DATA FOR PROCESSING:
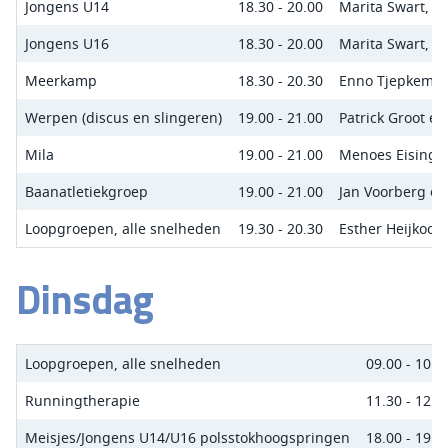
Jongens U14
18.30 - 20.00
Marita Swart, F
Jongens U16
18.30 - 20.00
Marita Swart, F
Meerkamp
18.30 - 20.30
Enno Tjepkema 
Werpen (discus en slingeren)
19.00 - 21.00
Patrick Groot e
Mila
19.00 - 21.00
Menoes Eising
Baanatletiekgroep
19.00 - 21.00
Jan Voorberg en
Loopgroepen, alle snelheden
19.30 - 20.30
Esther Heijkoop
Dinsdag
Loopgroepen, alle snelheden
09.00 - 10.1
Runningtherapie
11.30 - 12.3
Meisjes/Jongens U14/U16 polsstokhoogspringen
18.00 - 19.3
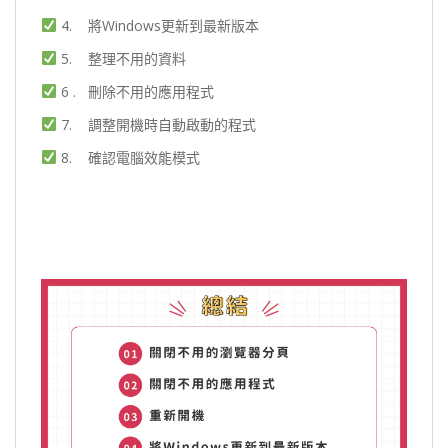
4. 將Windows更新到最新版本
5. 整理不用的資料
6 . 刪除不用的應用程式
7. 調整開機時自動啟動的程式
8. 確認電腦效能模式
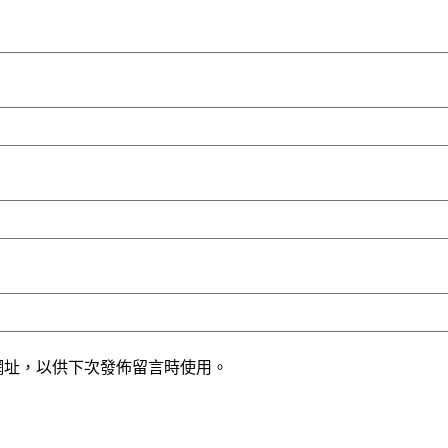
網址，以供下次發佈留言時使用。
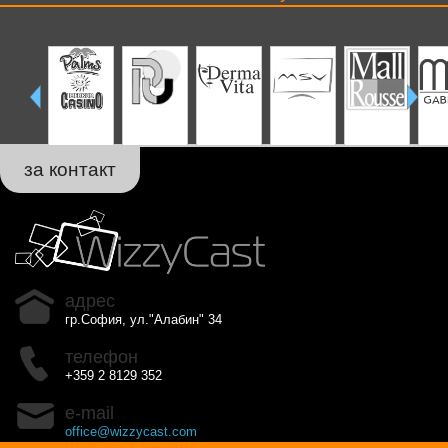
за контакт
адрес
гр.София, ул."Алабин" 34
телефон
+359 2 8129 352
e-mail
office@wizzycast.com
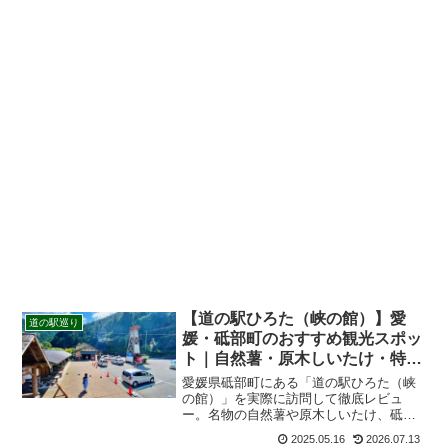
【道の駅ひろた（峡の館）】愛
道の駅巡り
媛・砥部町のおすすめ観光スポッ
ト｜自然薯・原木しいたけ・特産
品・車中泊情報を紹介
愛媛県砥部町にある「道の駅ひろた（峡
の館）」を実際に訪問して徹底レビュ
ー。名物の自然薯や原木しいたけ、砥部
焼、おすすめのお土産、駐車場、営業時
2025.05.16
2026.07.13
間、車中泊・仮眠情報まで詳しく紹介し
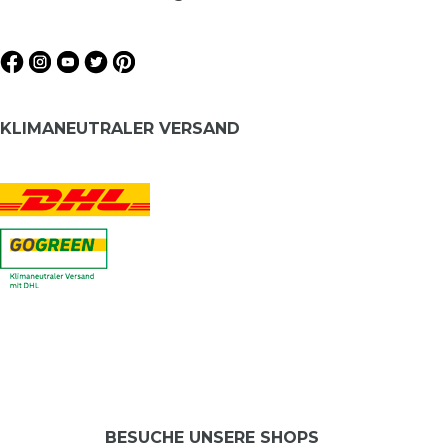
KLIMANEUTRALER VERSAND
BESUCHE UNSERE SHOPS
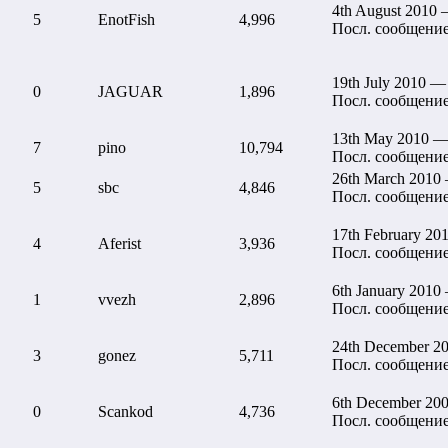
4th August 2010 
5
EnotFish
4,996
Посл. сообщени
19th July 2010 —
0
JAGUAR
1,896
Посл. сообщени
13th May 2010 —
7
pino
10,794
Посл. сообщени
26th March 2010
5
sbc
4,846
Посл. сообщени
17th February 20
4
Aferist
3,936
Посл. сообщени
6th January 2010
1
vvezh
2,896
Посл. сообщени
24th December 2
3
gonez
5,711
Посл. сообщени
6th December 20
0
Scankod
4,736
Посл. сообщени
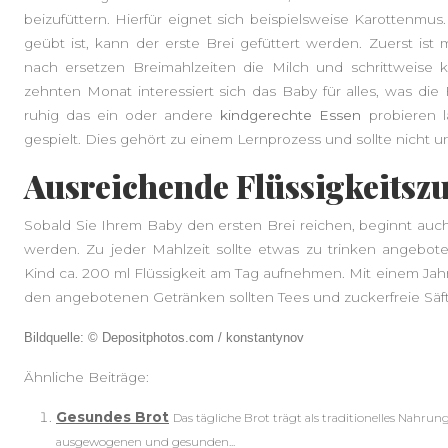
beizufüttern. Hierfür eignet sich beispielsweise Karottenmu
geübt ist, kann der erste Brei gefüttert werden. Zuerst ist
nach ersetzen Breimahlzeiten die Milch und schrittweis
zehnten Monat interessiert sich das Baby für alles, was die 
ruhig das ein oder andere
kindgerechte Essen
probieren l
gespielt. Dies gehört zu einem Lernprozess und sollte nicht
Ausreichende Flüssigkeitsz
Sobald Sie Ihrem Baby den ersten Brei reichen, beginnt auch
werden. Zu jeder Mahlzeit sollte etwas zu trinken angebo
Kind ca. 200 ml Flüssigkeit am Tag aufnehmen. Mit einem Jah
den angebotenen Getränken sollten Tees und zuckerfreie Säft
Bildquelle: © Depositphotos.com / konstantynov
Ähnliche Beiträge:
Gesundes Brot
Das tägliche Brot trägt als traditionelles Nahrun
ausgewogenen und gesunden...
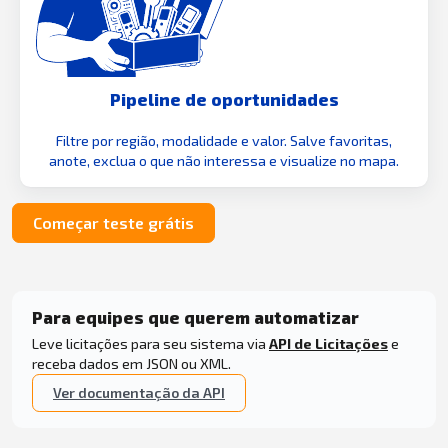
Pipeline de oportunidades
Filtre por região, modalidade e valor. Salve favoritas,
anote, exclua o que não interessa e visualize no mapa.
Começar teste grátis
Para equipes que querem automatizar
Leve licitações para seu sistema via
API de Licitações
e
receba dados em JSON ou XML.
Ver documentação da API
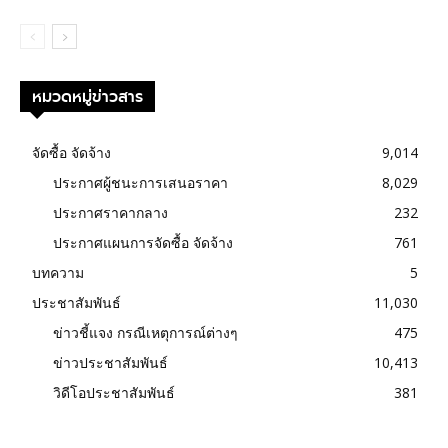
หมวดหมู่ข่าวสาร
จัดซื้อ จัดจ้าง
9,014
ประกาศผู้ชนะการเสนอราคา
8,029
ประกาศราคากลาง
232
ประกาศแผนการจัดซื้อ จัดจ้าง
761
บทความ
5
ประชาสัมพันธ์
11,030
ข่าวชี้แจง กรณีเหตุการณ์ต่างๆ
475
ข่าวประชาสัมพันธ์
10,413
วิดีโอประชาสัมพันธ์
381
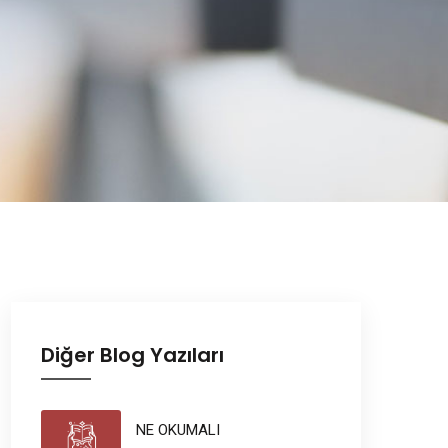
Diğer Blog Yazıları
NE OKUMALI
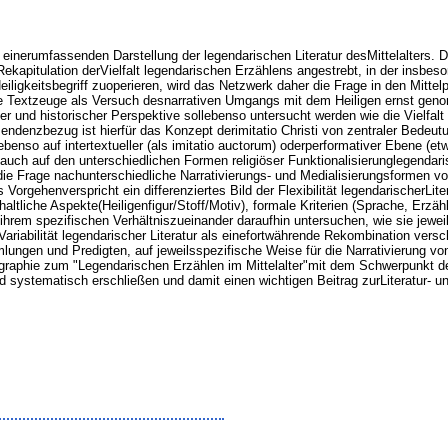
einerumfassenden Darstellung der legendarischen Literatur desMittelalters.
Rekapitulation derVielfalt legendarischen Erzählens angestrebt, in der insbeson
iligkeitsbegriff zuoperieren, wird das Netzwerk daher die Frage in den Mitte
lne Textzeuge als Versuch desnarrativen Umgangs mit dem Heiligen ernst gen
r und historischer Perspektive sollebenso untersucht werden wie die Vielfalt 
enzbezug ist hierfür das Konzept derimitatio Christi von zentraler Bedeutu
benso auf intertextueller (als imitatio auctorum) oderperformativer Ebene (
auch auf den unterschiedlichen Formen religiöser Funktionalisierunglegendaris
e Frage nachunterschiedliche Narrativierungs- und Medialisierungsformen vonH
gehenverspricht ein differenziertes Bild der Flexibilität legendarischerLiter
ltliche Aspekte(Heiligenfigur/Stoff/Motiv), formale Kriterien (Sprache, Erz
 in ihrem spezifischen Verhältniszueinander daraufhin untersuchen, wie sie jewe
ariabilität legendarischer Literatur als einefortwährende Rekombination versc
ungen und Predigten, auf jeweilsspezifische Weise für die Narrativierung vo
aphie zum "Legendarischen Erzählen im Mittelalter"mit dem Schwerpunkt deu
 systematisch erschließen und damit einen wichtigen Beitrag zurLiteratur- und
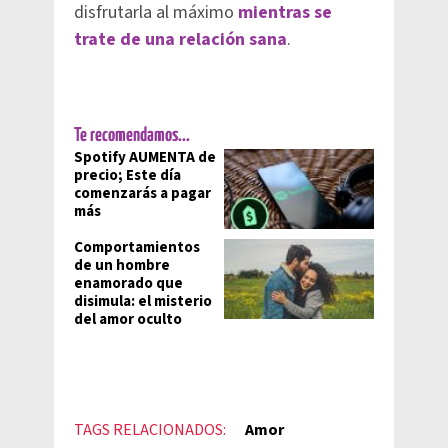
disfrutarla al máximo
mientras se
trate de una relación sana
.
Te recomendamos...
Spotify AUMENTA de
precio; Este día
comenzarás a pagar
más
Comportamientos
de un hombre
enamorado que
disimula: el misterio
del amor oculto
TAGS RELACIONADOS:
Amor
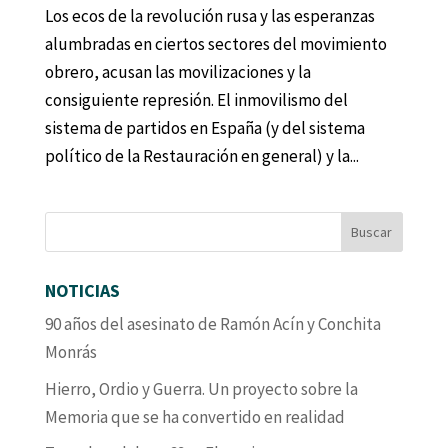
Los ecos de la revolución rusa y las esperanzas
alumbradas en ciertos sectores del movimiento
obrero, acusan las movilizaciones y la
consiguiente represión. El inmovilismo del
sistema de partidos en España (y del sistema
político de la Restauración en general) y la...
NOTICIAS
90 años del asesinato de Ramón Acín y Conchita
Monrás
Hierro, Ordio y Guerra. Un proyecto sobre la
Memoria que se ha convertido en realidad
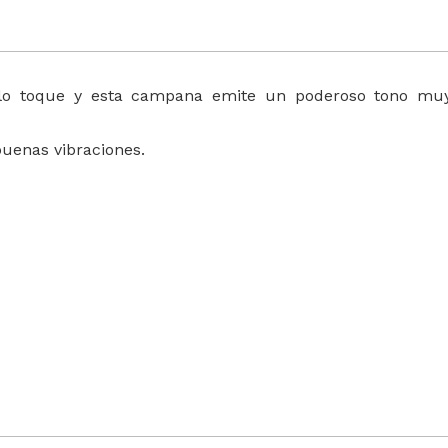
lo toque y esta campana emite un poderoso tono mu
buenas vibraciones.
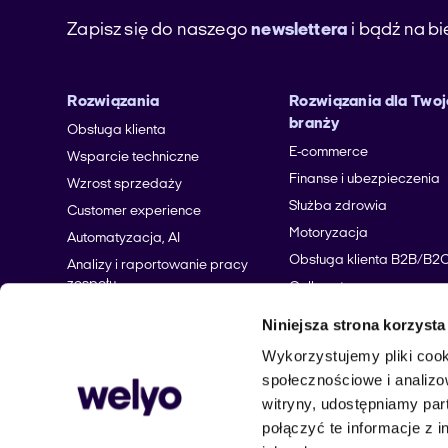
Zapisz się do naszego
newslettera
i bądź na b
Rozwiązania
Rozwiązania dla Twoj
branży
Obsługa klienta
E-commerce
Wsparcie techniczne
Finanse i ubezpieczenia
Wzrost sprzedaży
Służba zdrowia
Customer experience
Motoryzacja
Automatyzacja, AI
Obsługa klienta B2B/B2
Analizy i raportowanie pracy
zespołu
Call center
Hotele i wynajem krótko
Niniejsza strona korzysta
Produkcja
Wykorzystujemy pliki cook
społecznościowe i analizo
witryny, udostępniamy pa
połączyć te informacje z 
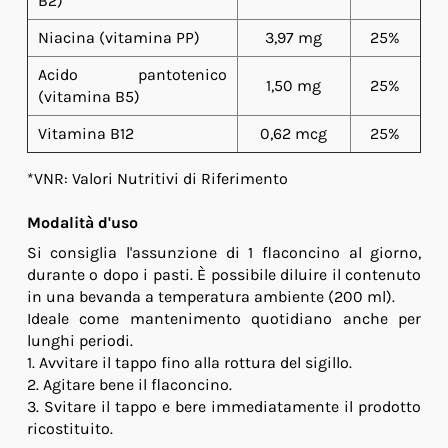
B2)
Niacina (vitamina PP)
3,97 mg
25%
Acido pantotenico
1,50 mg
25%
(vitamina B5)
Vitamina B12
0,62 mcg
25%
*VNR: Valori Nutritivi di Riferimento
Modalità d'uso
Si consiglia l'assunzione di 1 flaconcino al giorno,
durante o dopo i pasti. È possibile diluire il contenuto
in una bevanda a temperatura ambiente (200 ml).
Ideale come mantenimento quotidiano anche per
lunghi periodi.
1. Avvitare il tappo fino alla rottura del sigillo.
2. Agitare bene il flaconcino.
3. Svitare il tappo e bere immediatamente il prodotto
ricostituito.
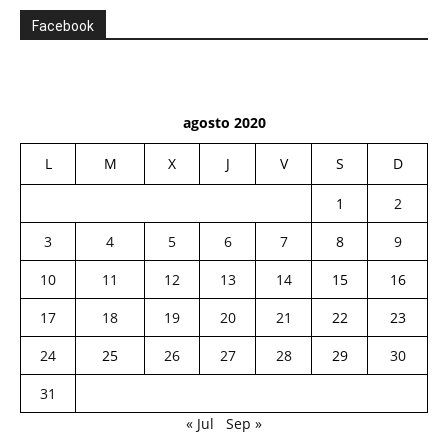
Facebook
agosto 2020
L
M
X
J
V
S
D
1
2
3
4
5
6
7
8
9
10
11
12
13
14
15
16
17
18
19
20
21
22
23
24
25
26
27
28
29
30
31
« Jul
Sep »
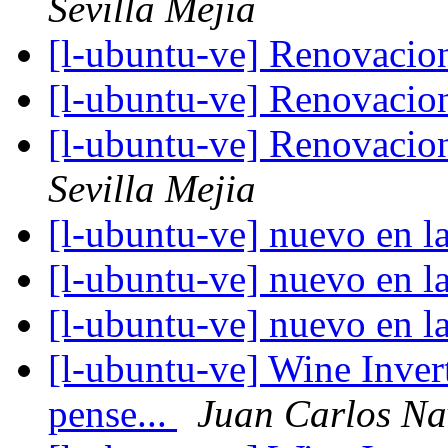
Sevilla Mejia
[l-ubuntu-ve] Renovacio
[l-ubuntu-ve] Renovacio
[l-ubuntu-ve] Renovacio
Sevilla Mejia
[l-ubuntu-ve] nuevo en 
[l-ubuntu-ve] nuevo en 
[l-ubuntu-ve] nuevo en 
[l-ubuntu-ve] Wine Invert
pense...
Juan Carlos Na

WHAT THIS TASK INVOLVES: Go through the entries and copy every line with "sistema".

EXERCISE RESULT:
Leve licitações para seu sistema via
sistema de partidos en España (y del sistema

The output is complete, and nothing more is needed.